That’s it. That’s my position, and it always has been. If you read carefully you ought to notice that I didn’t actually condemn or praise Medicaid. I didn’t actually say how it should be reformed. I just listed the possibilities.
It is certainly important, in any study comparing Medicaid to other insurance populations, to control for the kinds of things, like prior health status, that negatively skew Medicaid outcomes. In medicine-speak, these factors are called comorbidities. As I have written before, one must be careful with comorbidity analyses not to eliminate the ways in which Medicaid actually contributes to poor health status.

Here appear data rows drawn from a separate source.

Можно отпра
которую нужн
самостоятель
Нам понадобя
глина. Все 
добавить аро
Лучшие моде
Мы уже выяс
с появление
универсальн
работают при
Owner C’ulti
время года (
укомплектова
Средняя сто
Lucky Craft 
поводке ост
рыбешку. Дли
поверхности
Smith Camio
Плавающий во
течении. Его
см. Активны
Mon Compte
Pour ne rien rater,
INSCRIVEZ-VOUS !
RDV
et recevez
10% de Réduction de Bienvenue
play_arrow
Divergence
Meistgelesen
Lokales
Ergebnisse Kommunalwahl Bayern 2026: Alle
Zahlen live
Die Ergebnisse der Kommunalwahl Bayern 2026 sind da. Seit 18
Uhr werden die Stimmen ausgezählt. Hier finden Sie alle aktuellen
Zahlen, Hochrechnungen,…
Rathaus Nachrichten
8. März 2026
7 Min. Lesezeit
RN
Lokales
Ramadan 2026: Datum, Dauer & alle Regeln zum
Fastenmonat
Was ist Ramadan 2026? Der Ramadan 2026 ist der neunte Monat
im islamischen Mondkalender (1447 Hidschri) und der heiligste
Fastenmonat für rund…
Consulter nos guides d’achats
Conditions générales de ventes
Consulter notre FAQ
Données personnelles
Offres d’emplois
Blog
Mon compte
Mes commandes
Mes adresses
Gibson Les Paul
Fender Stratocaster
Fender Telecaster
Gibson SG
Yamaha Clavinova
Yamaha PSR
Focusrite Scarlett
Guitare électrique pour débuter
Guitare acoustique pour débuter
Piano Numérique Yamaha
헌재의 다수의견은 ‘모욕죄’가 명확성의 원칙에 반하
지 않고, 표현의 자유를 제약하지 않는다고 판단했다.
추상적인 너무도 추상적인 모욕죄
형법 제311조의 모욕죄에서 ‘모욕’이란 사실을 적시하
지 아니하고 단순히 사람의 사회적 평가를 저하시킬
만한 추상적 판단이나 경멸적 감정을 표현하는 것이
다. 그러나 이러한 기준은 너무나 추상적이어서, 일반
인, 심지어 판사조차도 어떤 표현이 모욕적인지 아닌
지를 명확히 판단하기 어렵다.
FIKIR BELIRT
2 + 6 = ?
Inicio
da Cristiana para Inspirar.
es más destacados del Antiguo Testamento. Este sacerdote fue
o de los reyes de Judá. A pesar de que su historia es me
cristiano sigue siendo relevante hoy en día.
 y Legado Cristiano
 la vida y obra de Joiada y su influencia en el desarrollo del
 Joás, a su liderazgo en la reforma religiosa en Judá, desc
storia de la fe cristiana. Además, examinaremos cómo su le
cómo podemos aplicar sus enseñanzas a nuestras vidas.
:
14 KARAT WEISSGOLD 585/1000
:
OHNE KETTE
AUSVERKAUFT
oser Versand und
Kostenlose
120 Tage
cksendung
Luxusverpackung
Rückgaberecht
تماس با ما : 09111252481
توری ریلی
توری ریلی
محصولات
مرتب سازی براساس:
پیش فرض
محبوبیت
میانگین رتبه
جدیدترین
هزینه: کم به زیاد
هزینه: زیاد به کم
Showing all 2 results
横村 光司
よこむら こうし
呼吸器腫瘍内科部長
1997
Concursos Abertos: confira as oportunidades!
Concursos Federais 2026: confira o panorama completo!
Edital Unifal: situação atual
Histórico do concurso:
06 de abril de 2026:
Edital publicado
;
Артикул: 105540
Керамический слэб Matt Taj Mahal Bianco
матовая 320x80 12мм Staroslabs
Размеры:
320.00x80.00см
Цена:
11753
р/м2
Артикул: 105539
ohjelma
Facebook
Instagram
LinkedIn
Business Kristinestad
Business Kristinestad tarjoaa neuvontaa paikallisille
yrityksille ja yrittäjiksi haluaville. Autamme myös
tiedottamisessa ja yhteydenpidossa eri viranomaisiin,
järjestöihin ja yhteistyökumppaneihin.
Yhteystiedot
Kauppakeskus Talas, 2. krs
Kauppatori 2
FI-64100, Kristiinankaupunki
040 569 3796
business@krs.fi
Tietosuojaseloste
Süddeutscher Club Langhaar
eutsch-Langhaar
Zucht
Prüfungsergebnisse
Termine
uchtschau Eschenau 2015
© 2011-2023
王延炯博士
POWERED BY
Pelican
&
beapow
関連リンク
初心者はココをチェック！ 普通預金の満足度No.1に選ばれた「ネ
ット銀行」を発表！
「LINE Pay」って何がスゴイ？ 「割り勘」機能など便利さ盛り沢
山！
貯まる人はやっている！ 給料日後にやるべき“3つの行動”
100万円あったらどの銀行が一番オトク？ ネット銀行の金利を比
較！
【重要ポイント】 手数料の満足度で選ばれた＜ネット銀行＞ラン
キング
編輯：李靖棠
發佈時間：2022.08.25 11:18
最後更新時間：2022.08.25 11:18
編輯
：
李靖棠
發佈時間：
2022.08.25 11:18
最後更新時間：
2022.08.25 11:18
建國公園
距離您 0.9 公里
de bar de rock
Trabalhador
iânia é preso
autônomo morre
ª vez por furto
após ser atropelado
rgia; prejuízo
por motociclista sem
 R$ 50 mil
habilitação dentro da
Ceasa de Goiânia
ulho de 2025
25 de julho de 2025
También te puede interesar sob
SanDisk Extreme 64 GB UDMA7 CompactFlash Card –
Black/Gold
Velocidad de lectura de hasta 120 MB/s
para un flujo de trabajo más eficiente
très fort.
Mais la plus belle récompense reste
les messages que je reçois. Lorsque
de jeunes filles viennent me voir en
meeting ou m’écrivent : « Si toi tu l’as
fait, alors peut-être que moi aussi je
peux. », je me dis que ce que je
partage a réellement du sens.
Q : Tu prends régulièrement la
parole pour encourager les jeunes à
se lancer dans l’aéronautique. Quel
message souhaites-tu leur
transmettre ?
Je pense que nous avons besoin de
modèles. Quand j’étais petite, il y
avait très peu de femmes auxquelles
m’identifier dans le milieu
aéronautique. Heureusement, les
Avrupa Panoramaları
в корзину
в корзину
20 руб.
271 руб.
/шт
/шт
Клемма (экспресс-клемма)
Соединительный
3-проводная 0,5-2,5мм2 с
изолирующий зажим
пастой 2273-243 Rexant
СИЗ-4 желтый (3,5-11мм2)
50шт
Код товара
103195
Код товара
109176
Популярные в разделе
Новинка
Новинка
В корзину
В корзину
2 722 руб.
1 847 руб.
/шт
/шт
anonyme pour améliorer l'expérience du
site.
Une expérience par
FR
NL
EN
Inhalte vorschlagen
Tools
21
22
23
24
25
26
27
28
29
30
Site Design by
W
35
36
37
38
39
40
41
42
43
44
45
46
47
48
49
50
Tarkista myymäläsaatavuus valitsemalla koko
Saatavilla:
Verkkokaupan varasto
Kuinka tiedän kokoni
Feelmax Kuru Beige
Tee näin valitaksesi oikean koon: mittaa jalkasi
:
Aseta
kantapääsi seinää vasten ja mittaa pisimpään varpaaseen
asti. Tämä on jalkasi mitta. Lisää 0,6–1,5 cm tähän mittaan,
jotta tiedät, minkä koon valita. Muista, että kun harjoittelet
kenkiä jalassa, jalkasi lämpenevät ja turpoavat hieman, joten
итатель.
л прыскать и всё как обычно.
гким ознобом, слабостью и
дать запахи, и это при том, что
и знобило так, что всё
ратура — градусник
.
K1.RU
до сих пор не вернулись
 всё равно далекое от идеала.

Having said that, the authors of the Virginia study did control for 30 different comorbidity measures, using a widely used, highly validated methodology first worked out by Anne Elixhauser and colleagues in 1998. Using 1992 data from 438 California hospitals, Elixhauser et al. identified those factors that most significantly contributed to “substantial increases in length of [hospital] stay, hospital charges, and mortality.”

Notably, the Elixhauser comorbidities include several factors that many associate with the Medicaid population: AIDS, alcohol abuse, depression, drug abuse, liver disease (such as hepatitis), obesity, and psychoses.

(The others are: deficiency anemia, arthritis/collagen vascular disorder, chronic blood loss anemia, congestive heart failure, chronic pulmonary disease, coagulopathy, uncomplicated and complicated diabetes, high blood pressure, hypothyroidism, lymphoma, fluid and electrolyte disorder, malignant cancer, neurologic disorders (other than stroke), paralysis, peripheral vascular disease, pulmonary circulation disorder, renal failure, solid tumors (non-malignant), peptic ulcer disease (without bleeding), heart valve disease, and weight loss.)

The Virginia study authors also controlled for income, age, and gender.

To me, this is a responsible, comprehensive, and quantitatively validated list of comorbidities and adjustments. To those who disagree: what other adjustments would you have preferred to see? Which, if any, of these additional adjustments would have had a significant impact on the results of the study? What data can you cite to support their importance, and to support that they are independent of the effects of Medicaid itself or of welfare dependency? Austin has written extensively about the general concept of controlling for extenuating factors, so his thoughts on this topic could be illuminating.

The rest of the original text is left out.